Putting it all together, let me illustrate with an example from another company. This team had been working for many months in a standard agile configuration: a disciplined engineering team taking direction from a product owner who would prioritize the features they should work on. The team was adept at responding to changes in direction from the product owner, and always delivered quality code.
But there was a problem. The team rarely received any feedback about whether the features they were building actually mattered to customers. Whatever learning took place was happening by the product owner; the rest of the team was just heads-down implementing features.
This led to a tremendous amount of waste, of the worst kind: building features nobody wants. We discovered this reality when the team started working inside a sandbox like the one I described above.
When new customers would try this product, they weren’t required to register at first. They could simply come to the website and start using it. Only after they started to have some success would the system prompt them to register – and after that, start to offer them premium features to pay with. It was a slick example of lazy registration and a freemium model. The underlying assumption was that making it seamless for customers to ease into the product was optimal. In order to support that assumption, the team had written a lot of very clever code to create this “tri-mode” experience (every part of the product had to treat guests, registered users and paying users somewhat differently).
One day, the team decided to put that assumption to the test. The experiment was easy to build (although hard to decide to do): simply remove the “guest” experience, and make everyone register right at the start. To their surprise, the metrics didn’t move at all. Customers who were given the guest experience were not any more likely to register, and they were actually less likely to pay. In other words, all that tri-mode code was complete waste.
By discovering this unpleasant fact, the team had an opportunity to learn. They discovered, as is true of many freemium and lazy registration systems, that easy is not always optimal.

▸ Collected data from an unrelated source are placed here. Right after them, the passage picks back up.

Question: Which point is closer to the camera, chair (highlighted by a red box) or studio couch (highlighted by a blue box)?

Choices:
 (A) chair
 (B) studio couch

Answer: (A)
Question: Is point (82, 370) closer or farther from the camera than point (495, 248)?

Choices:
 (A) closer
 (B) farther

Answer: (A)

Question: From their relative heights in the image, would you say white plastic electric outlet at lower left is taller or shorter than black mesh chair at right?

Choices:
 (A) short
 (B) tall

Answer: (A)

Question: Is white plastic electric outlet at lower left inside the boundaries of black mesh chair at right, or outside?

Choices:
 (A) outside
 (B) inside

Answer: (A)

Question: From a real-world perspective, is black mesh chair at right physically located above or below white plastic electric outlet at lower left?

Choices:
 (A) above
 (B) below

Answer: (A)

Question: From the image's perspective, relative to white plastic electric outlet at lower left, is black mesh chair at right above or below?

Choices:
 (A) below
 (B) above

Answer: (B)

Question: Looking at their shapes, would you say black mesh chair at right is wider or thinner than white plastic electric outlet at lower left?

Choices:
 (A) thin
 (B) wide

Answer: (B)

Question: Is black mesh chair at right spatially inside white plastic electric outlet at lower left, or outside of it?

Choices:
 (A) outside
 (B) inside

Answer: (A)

When registration is too easy, customers can get confused about what they are registering for. (This is similar to the problem that viral loop companies have with the engagement loop: by making it too easy to join, they actually give away the positioning that allows for longer-term engagement.) More importantly, the experience led to some soul-searching. Why was a team this smart, this disciplined, and this committed to waste-free product development creating so much waste?
That’s the power of the sandbox approach.